Small renaming for easier reading.

yohplala · Apr 17, 2024 · a082aab · a082aab
1 parent 1835a92
commit a082aab
Show file tree

Hide file tree

Showing 2 changed files with 145 additions and 44 deletions.
diff --git a/oups/aggstream/aggstream.py b/oups/aggstream/aggstream.py
@@ -10,7 +10,7 @@
 from dataclasses import dataclass
 from itertools import chain
 from multiprocessing import cpu_count
-from typing import Callable, Iterable, Optional, Tuple, Union
+from typing import Callable, Iterable, List, Optional, Tuple, Union
 
 from joblib import Parallel
 from joblib import delayed
@@ -528,6 +528,47 @@ def _iter_data(
                 )
 
 
+def _concat_agg_res(
+    agg_res_buffers: List[pDataFrame],
+    agg_res: pDataFrame,
+    append_last_res: bool,
+    index_name: str,
+):
+    """
+    Concat aggregation results with / without last row.
+
+    Parameters
+    ----------
+    agg_res_buffers : List[pDataFrame]
+        List of aggregation results to concatenate.
+    agg_res : pDataFrame
+        Last aggregation results (all rows from last iteration).
+    append_last_res : bool
+        If 'agg_res' should be appended to 'agg_res_buffer' and if 'bin_res'
+        should be appended to 'bin_res_buffers'.
+    index_name : str, default None
+        If a string, index name of dataframe resulting from aggregation with
+        this value, which will be enforced in written results.
+
+    Returns
+    -------
+    pDataFrame
+        List of aggregation results concatenated in a single DataFrame.
+
+    """
+    agg_res_list = [*agg_res_buffers, agg_res] if append_last_res else agg_res_buffers
+    # Make a copy when a single item, to not propagate the 'reset_index'
+    # to original 'agg_res'.
+    agg_res = pconcat(agg_res_list) if len(agg_res_list) > 1 else agg_res_list[0].copy(deep=False)
+    if index_name:
+        # In case 'by' is a callable, index may have no name, but user may have
+        # defined one with 'bin_on' parameter.
+        agg_res.index.name = index_name
+    # Keep group keys as a column before post-processing.
+    agg_res.reset_index(inplace=True)
+    return agg_res
+
+
 def _post_n_write_agg_chunks(
     agg_buffers: dict,
     append_last_res: bool,
@@ -558,11 +599,13 @@ def _post_n_write_agg_chunks(
         - agg_res_buffer : List[pDataFrame], list of chunks resulting from
           aggregation (pandas DataFrame), either from bins if only bins
           requested, or from snapshots if bins and snapshots requested.
-          It is flushed here after writing
+          It contains 'agg_res' (last aggregation results),but without last
+          row.

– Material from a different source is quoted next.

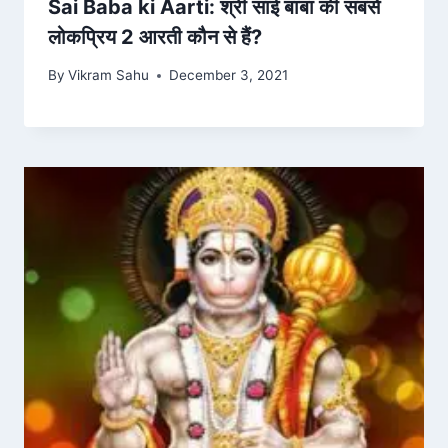
Sai Baba ki Aarti: श्री साई बाबा की सबसे
लोकप्रिय 2 आरती कौन से हैं?
By
Vikram Sahu
December 3, 2021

It is flushed here after writing
         - bin_res_buffer : List[pandas.DataFrame], list of bins resulting from
           aggregation (pandas dataframes), when bins and snapshots are
           requested.
-          It is flushed here after writing
+          It contains 'bin_res' (last aggregation results), but without last
+          row. It is flushed here after writing
         - post_buffer : dict, buffer to keep track of data that can be
           processed during previous iterations. This pointer should not be
           re-initialized in 'post' or data from previous iterations will be
@@ -628,42 +671,16 @@ def _post_n_write_agg_chunks(
             write_metadata(pf=store[key].pf, md_key=key)
         return
     # Concat list of aggregation results.

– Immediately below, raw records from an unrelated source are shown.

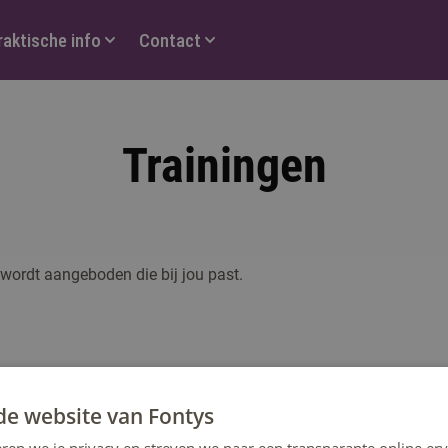
raktische info
Contact
Trainingen
g wordt aangeboden die bij jou past.
de website van Fontys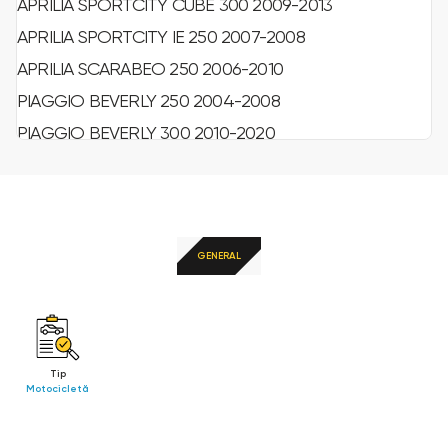
APRILIA SPORTCITY CUBE 300 2009-2013
APRILIA SPORTCITY IE 250 2007-2008
APRILIA SCARABEO 250 2006-2010
PIAGGIO BEVERLY 250 2004-2008
PIAGGIO BEVERLY 300 2010-2020
PIAGGIO BEVERLY CRUISER 250 2007-2008
PIAGGIO BEVERLY SPORT 250 2006-2008
PIAGGIO BEVERLY TOURER 250 2008-2009
PIAGGIO BEVERLY TOURER 300 2009-2011
GENERAL
PIAGGIO CARNABY 250 2009-2010
PIAGGIO CARNABY CRUISER 300 2009-2013
PIAGGIO BEVERLY S 300 2020
Tip
PEUGEOT GEOPOLIS PREMIUM (NISSIN) 250 2006-2011
Motocicletă
PEUGEOT GEOPOLIS EXECUTIVE 250 2007-2009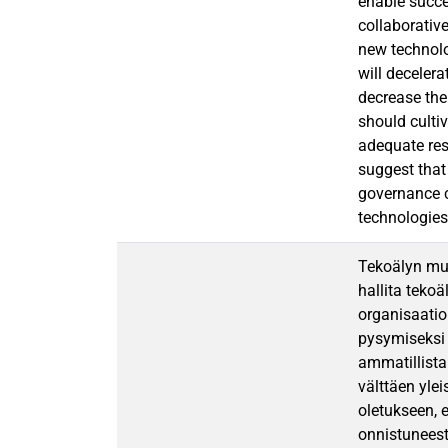
enable succe
collaborativ
new technolo
will decelera
decrease the
should culti
adequate reso
suggest that
governance c
technologies
Tekoälyn mul
hallita tekoä
organisaatio
pysymiseksi 
ammatillista
välttäen yle
oletukseen, 
onnistuneest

-    # TODO: factorize these 2 x 5 rows of code below, for bin res and snap res ...
-    # 'agg_res_buffer'
-    agg_res_buffer = (
-        [*agg_buffers[KEY_AGG_RES_BUFFER], agg_res]
-        if append_last_res
-        else agg_buffers[KEY_AGG_RES_BUFFER]
-    )
-    # Make a copy when a single item, to not propagate the 'reset_index'
-    # to original 'agg_res'.
-    agg_res = (
-        pconcat(agg_res_buffer) if len(agg_res_buffer) > 1 else agg_res_buffer[0].copy(deep=False)
-    )
-    if index_name:
-        # In case 'by' is a callable, index may have no name, but user may have
-        # defined one with 'bin_on' parameter.
-        agg_res.index.name = index_name
-    # Keep group keys as a column before post-processing.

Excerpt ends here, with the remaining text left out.